Finding the right teacher
Tai Chi is quite widespread these days almost mainstream and we list around 3000 classes in our directory. We include listings from instructors who are members of the Tai Chi Union, The Lam Association, John Ding Academy, the BCCMA and many other fine organisations.
You can use our directory to search for local classes which is now even easier with Google's 'locate me' button.
What are the benefits of tai chi?
With this proliferation has come variety or diversity and you may find yourself in the enviable position of being able to choose from a number of different teachers. This can be difficult because when we start we usually have notions of something to relax me, calm the butterfly mind, and maybe defend myself if need be. Some may be looking for pain management (Matthew Brewer specialises in this area) or help with medical conditions such as diabetes or have limited mobility. The teacher may speak in terms of their curriculum which may include qigong, empty hand forms of tai chi, push hands (partnerwork) and weapons forms.
If you can then try out different classes. It is worth mentioning that tai chi is usually best viewed as a discipline that can improve general health rather than a treatment for specific ills. There is evidence for improvement in many conditions through regular tai chi practice but it is a lifestyle choice. To gain the benefits it is important to find room for regular practice in your life.
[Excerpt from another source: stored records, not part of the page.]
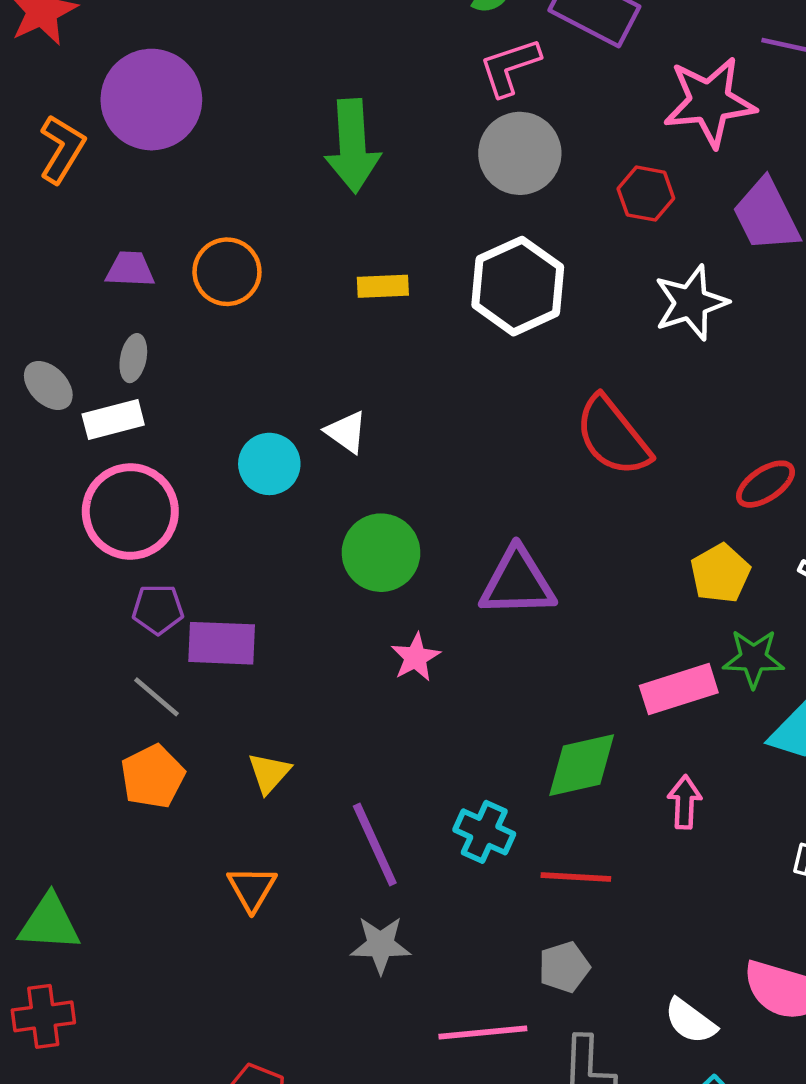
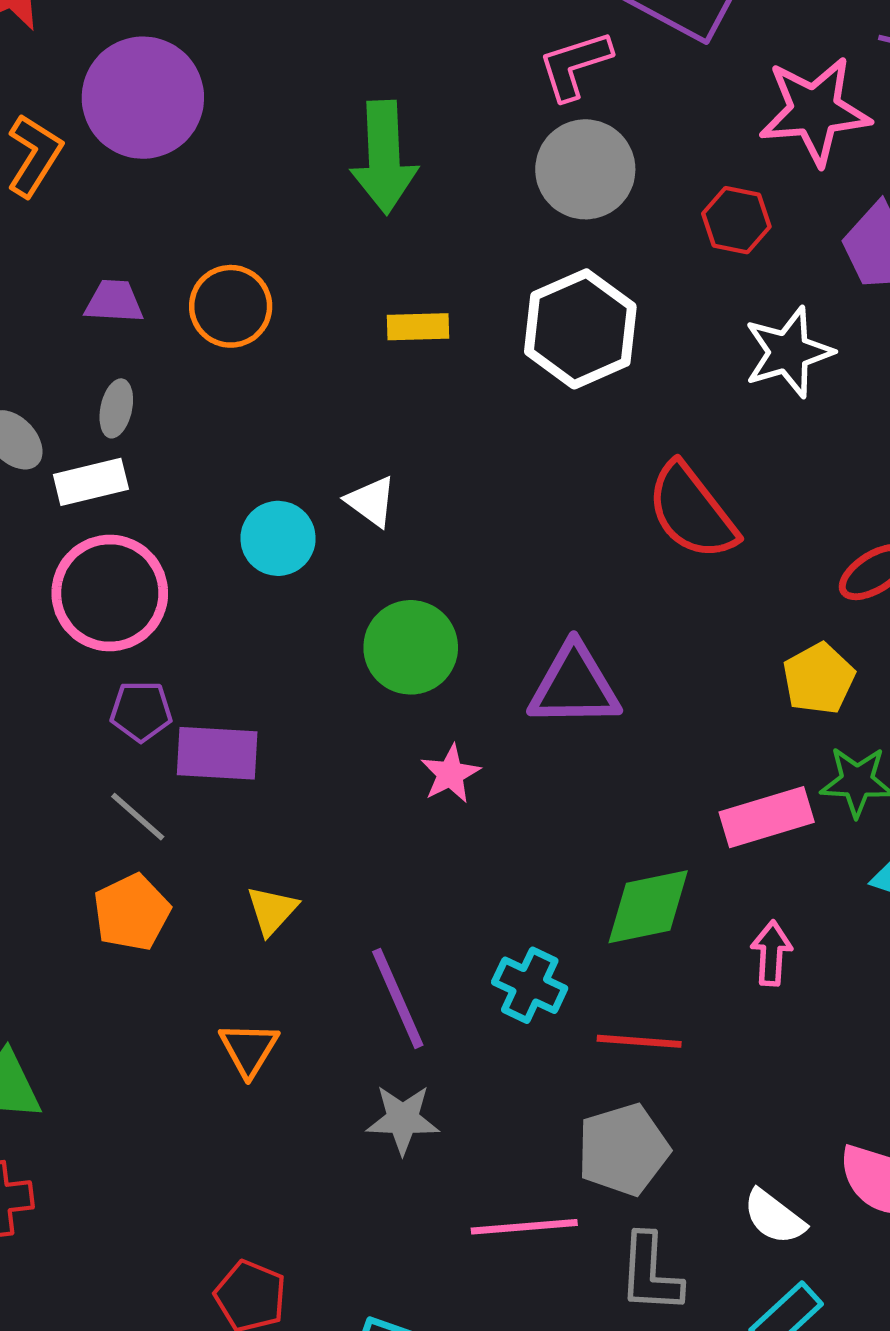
gray pentagon: (564, 967) -> (623, 1150), size x1.5

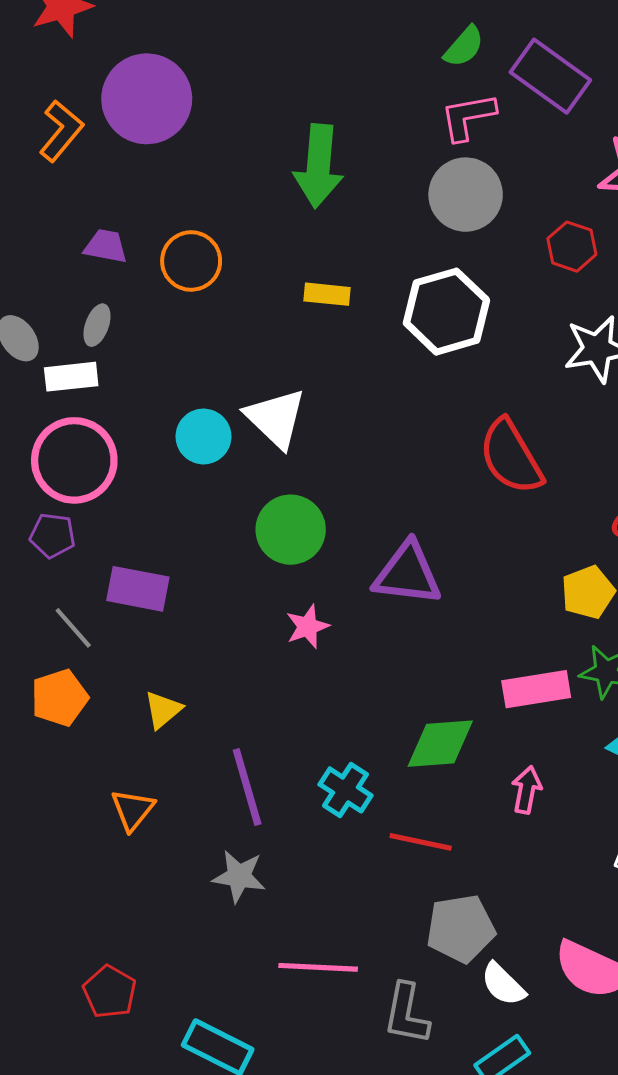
white triangle: (371, 501) -> (276, 418), size x1.6
purple pentagon: (141, 711) -> (53, 535), moved
gray pentagon: (623, 1150) -> (461, 929), moved

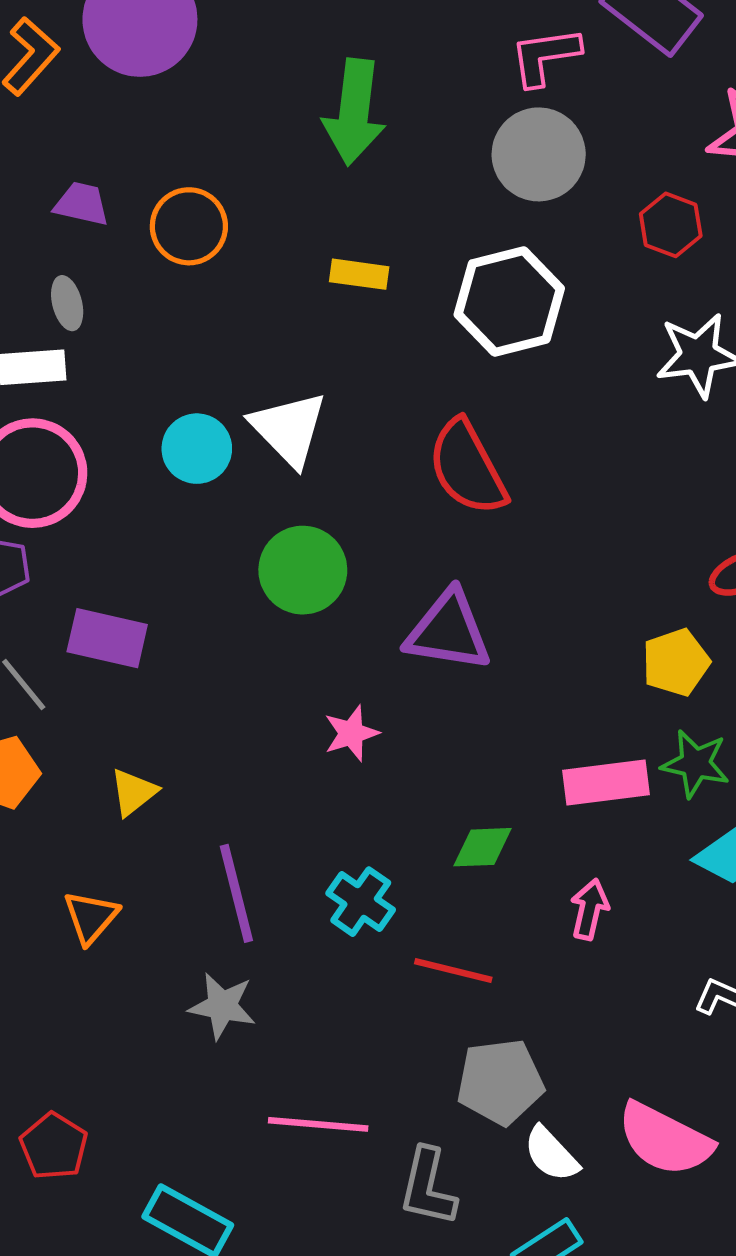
gray ellipse: (97, 325) -> (67, 303), turned -36
red semicircle: (511, 457) -> (467, 468), moved
pink star: (308, 627) -> (351, 733), moved
green diamond: (440, 744) -> (482, 847), size x0.7

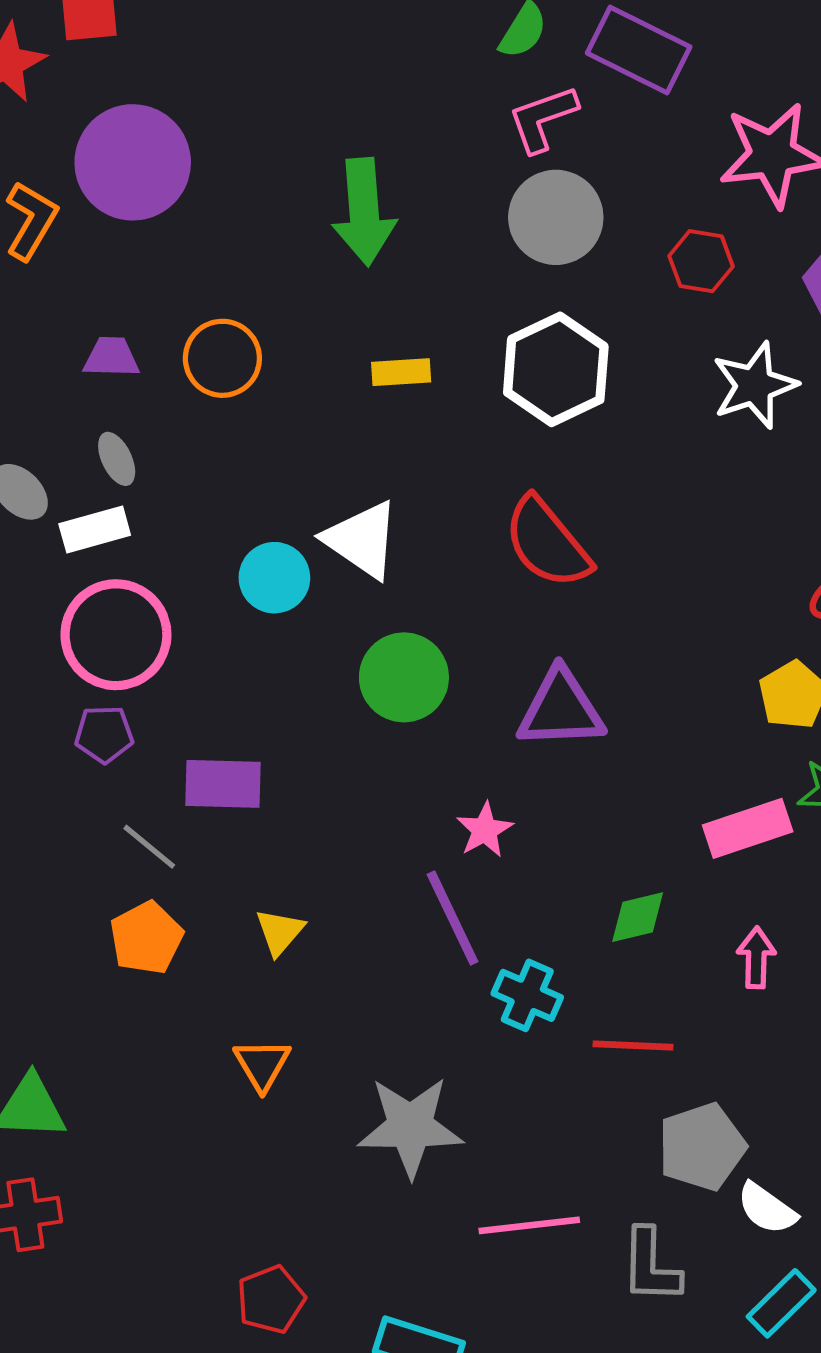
purple line: (236, 893) -> (453, 918), moved
gray star: (222, 1006) -> (410, 1127), size x1.5
red pentagon: (54, 1146) -> (271, 1300), turned 30

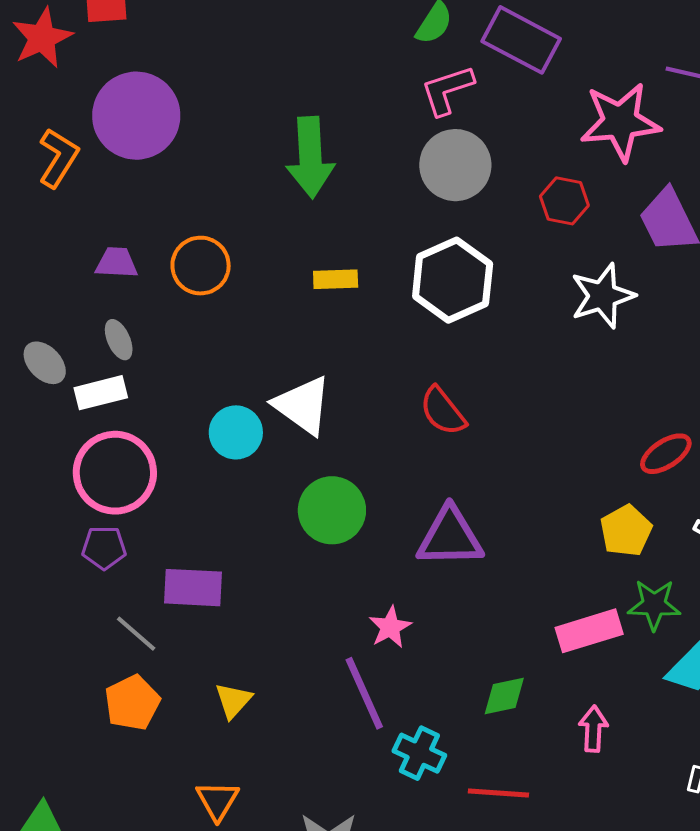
red semicircle: (547, 543) -> (443, 411), size x0.7

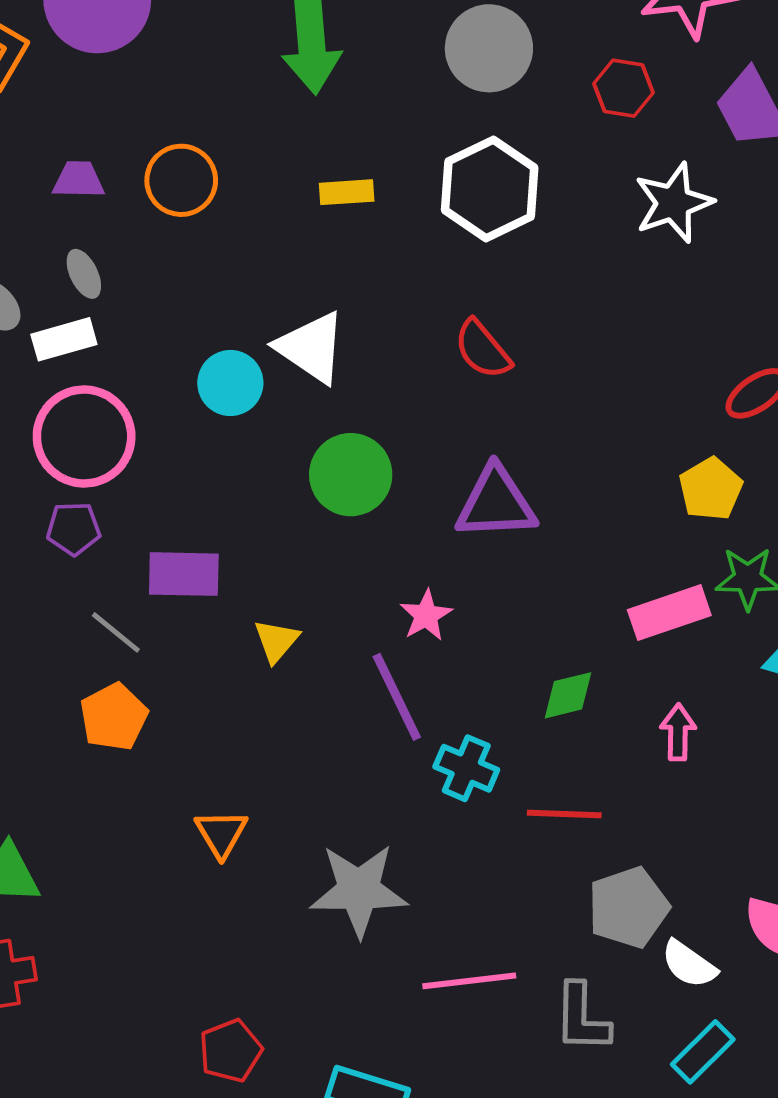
yellow triangle: (233, 700) -> (276, 641), moved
Indeed if your aim is mastery of the art, then like other sports you need to put in your 10,000 hours ;-)
Classes at the gym
As is the case with yoga, which has a lot in common with tai chi, you will probably find classes in your local gym offered as part of the membership. Such classes are fine as an introduction but will often by their drop-in nature be forced to cover the same ground many times as new people join the class.There are also classes in things like 'Body Balance' which despite what they may say is not tai chi. If you do feel a lack of progress then it may just be that you have reached that difficult stage we all go through in our training. Your teacher can advise you or you can find out more by reading the book 'The Five Levels of Taijiquan'.
There are generally considered to be five main styles of Tai Chi Chuan. Apart from Chen style which resembles Shaolin, they (Sun, Wu, Wu (Hao)) are all derived from Yang style. Not sure where Lishi fits in. If you find a class that suits then don't worry about the style. It is only relevant to existing students moving to a different location and wishing to maintain their training.